Он с силой поднял голову от плоской, сбившейся подушки и сел на кровать.
— Он — у себя. — Сказали за стеной.
— Слышу.
— Дядя Поль, — спросил, кашлянув Александров. — Сегодня вы дома?
— Нет, — ответил голос за стеной. — Я и Морис едем в Иври.
Александров протянул руку и взял вытертые, бархатные штаны. Затылок Александрова был налит свин-
цом. Серая муть плавала перед глазами и челюсти были точно сжаты тисками. Он вернулся в четыре часа утра и
спал только два часа. После преферанса у Киселевых весь остаток ночи ему снилось одно и то же — номер в
скверной гостинице, облако табачного дыма и засаленные, помятые, с загнутыми уголками, карты.
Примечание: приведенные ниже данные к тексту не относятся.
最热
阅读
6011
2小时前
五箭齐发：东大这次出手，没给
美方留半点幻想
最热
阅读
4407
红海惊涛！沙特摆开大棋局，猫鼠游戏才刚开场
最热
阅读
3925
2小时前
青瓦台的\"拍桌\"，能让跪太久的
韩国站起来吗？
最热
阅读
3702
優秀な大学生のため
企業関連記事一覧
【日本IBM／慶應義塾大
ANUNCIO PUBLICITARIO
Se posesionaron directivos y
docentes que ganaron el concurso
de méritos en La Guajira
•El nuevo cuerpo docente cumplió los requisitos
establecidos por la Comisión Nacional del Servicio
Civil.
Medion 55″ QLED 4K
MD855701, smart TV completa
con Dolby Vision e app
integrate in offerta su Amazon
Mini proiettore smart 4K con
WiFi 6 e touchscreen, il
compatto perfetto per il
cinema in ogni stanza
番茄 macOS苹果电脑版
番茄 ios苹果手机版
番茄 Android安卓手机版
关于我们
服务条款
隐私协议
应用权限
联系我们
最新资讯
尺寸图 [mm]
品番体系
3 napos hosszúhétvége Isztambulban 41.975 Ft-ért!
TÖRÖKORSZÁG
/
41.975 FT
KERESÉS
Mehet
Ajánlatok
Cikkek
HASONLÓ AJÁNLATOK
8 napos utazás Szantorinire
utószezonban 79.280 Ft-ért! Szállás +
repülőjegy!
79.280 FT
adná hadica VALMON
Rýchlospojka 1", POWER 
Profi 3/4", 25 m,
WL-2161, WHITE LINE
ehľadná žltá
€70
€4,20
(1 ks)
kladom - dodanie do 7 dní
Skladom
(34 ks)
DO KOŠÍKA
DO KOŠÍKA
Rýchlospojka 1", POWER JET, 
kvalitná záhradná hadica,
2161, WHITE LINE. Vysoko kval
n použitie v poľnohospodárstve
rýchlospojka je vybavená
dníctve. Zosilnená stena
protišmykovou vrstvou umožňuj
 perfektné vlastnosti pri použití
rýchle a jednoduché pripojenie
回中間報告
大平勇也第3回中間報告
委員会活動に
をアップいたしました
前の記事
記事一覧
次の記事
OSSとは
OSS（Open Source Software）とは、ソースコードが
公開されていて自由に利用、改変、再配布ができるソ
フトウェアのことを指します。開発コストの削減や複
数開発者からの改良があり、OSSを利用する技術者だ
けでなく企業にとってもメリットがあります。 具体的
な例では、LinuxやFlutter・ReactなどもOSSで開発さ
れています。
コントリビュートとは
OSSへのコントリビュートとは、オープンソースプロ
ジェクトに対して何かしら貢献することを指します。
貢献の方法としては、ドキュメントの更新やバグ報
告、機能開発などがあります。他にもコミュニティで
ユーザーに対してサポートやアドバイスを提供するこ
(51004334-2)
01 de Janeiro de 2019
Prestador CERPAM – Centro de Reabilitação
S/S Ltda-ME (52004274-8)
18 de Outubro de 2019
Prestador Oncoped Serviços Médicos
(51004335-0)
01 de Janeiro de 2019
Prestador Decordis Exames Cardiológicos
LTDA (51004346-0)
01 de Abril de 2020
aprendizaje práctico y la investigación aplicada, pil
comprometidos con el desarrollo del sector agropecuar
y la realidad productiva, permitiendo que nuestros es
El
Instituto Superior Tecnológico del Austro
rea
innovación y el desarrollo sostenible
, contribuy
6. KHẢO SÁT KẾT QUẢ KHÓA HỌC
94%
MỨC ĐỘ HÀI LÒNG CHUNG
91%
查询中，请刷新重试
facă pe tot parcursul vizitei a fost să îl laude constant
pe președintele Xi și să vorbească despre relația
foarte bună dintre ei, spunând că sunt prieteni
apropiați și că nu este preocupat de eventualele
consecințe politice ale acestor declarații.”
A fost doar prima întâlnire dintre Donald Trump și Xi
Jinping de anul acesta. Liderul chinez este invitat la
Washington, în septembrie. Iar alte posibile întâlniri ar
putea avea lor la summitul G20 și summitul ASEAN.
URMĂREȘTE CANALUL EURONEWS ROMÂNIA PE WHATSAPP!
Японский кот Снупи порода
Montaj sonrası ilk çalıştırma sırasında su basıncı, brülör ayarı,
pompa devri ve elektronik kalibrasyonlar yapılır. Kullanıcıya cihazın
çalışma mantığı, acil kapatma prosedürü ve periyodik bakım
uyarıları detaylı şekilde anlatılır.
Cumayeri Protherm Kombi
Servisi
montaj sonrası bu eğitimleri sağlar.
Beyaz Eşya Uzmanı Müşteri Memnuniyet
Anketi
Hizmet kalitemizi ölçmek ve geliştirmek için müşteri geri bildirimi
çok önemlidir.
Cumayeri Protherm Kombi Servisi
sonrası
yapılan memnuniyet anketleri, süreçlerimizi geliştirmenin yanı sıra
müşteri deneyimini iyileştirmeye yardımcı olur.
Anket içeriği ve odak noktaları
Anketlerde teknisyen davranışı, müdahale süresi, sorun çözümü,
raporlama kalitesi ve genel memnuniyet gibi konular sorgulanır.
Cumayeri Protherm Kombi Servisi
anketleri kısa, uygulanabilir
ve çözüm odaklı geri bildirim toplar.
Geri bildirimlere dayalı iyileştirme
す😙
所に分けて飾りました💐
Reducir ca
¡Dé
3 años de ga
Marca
— Мрак, — прошептал Александров, — мрак.
Он опустил голову на подушку. Скошенный потолок с желтыми подтеками вдруг сдвинулся в сторону и
зарябил мелкой рябью. Александров закрыл глаза и опять услышал сырой, ноющий голос мадам Киселевой.
— У нас говорят, что вы отпали от православия, — что вы чуть ли не масон. Ваша рука, Павел
Иванович…
— Пасс.
И опять он увидел желтое, высохшее лицо Киселевой и лысый, восковой череп генерала Киселева,
красные распаренные лица игроков и мятые, с загнутыми уголками, карты… Затем все расплылось и пропало и
дальше был тяжелый и душный сон. Будильник тикал у изголовья и часы показывали десять, когда Павел
Иванович снова открыл глаза. За стеной было совсем тихо. Уличный шум бился в окно и сотрясал комнату.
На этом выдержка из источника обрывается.